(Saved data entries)

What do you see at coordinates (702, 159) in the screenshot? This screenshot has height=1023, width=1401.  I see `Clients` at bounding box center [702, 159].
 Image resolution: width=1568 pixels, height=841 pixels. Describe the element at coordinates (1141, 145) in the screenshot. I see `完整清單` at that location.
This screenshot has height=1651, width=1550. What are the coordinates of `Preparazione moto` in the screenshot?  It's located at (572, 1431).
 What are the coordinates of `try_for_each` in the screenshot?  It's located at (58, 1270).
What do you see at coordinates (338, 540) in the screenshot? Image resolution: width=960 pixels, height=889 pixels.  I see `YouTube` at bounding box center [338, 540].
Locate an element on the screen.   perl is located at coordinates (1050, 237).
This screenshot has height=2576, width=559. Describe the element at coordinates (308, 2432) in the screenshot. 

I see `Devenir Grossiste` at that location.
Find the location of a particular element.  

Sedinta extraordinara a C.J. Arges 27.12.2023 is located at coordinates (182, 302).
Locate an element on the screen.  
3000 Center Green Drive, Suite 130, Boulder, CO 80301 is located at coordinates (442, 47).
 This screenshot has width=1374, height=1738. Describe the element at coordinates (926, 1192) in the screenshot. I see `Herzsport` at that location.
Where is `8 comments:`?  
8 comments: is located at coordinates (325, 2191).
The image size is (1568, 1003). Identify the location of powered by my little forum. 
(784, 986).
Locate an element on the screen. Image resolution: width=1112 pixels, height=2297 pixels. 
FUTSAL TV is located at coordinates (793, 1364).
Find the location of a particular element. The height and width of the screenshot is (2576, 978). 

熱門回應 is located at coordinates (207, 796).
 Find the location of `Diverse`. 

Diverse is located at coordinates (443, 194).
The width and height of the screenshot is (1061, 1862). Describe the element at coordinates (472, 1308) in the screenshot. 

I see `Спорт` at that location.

### [TASK BRIEF]
Retype the data in full, and keep every line identical to the original.

### [RESULT]
What do you see at coordinates (702, 159) in the screenshot? This screenshot has height=1023, width=1401.  I see `Clients` at bounding box center [702, 159].
 Image resolution: width=1568 pixels, height=841 pixels. Describe the element at coordinates (1141, 145) in the screenshot. I see `完整清單` at that location.
This screenshot has height=1651, width=1550. What are the coordinates of `Preparazione moto` in the screenshot?  It's located at (572, 1431).
 What are the coordinates of `try_for_each` in the screenshot?  It's located at (58, 1270).
What do you see at coordinates (338, 540) in the screenshot? Image resolution: width=960 pixels, height=889 pixels.  I see `YouTube` at bounding box center [338, 540].
Locate an element on the screen.   perl is located at coordinates (1050, 237).
This screenshot has height=2576, width=559. Describe the element at coordinates (308, 2432) in the screenshot. 

I see `Devenir Grossiste` at that location.
Find the location of a particular element.  

Sedinta extraordinara a C.J. Arges 27.12.2023 is located at coordinates (182, 302).
Locate an element on the screen.  
3000 Center Green Drive, Suite 130, Boulder, CO 80301 is located at coordinates (442, 47).
 This screenshot has width=1374, height=1738. Describe the element at coordinates (926, 1192) in the screenshot. I see `Herzsport` at that location.
Where is `8 comments:`?  
8 comments: is located at coordinates (325, 2191).
The image size is (1568, 1003). Identify the location of powered by my little forum. 
(784, 986).
Locate an element on the screen. Image resolution: width=1112 pixels, height=2297 pixels. 
FUTSAL TV is located at coordinates (793, 1364).
Find the location of a particular element. The height and width of the screenshot is (2576, 978). 

熱門回應 is located at coordinates (207, 796).
 Find the location of `Diverse`. 

Diverse is located at coordinates (443, 194).
The width and height of the screenshot is (1061, 1862). Describe the element at coordinates (472, 1308) in the screenshot. 

I see `Спорт` at that location.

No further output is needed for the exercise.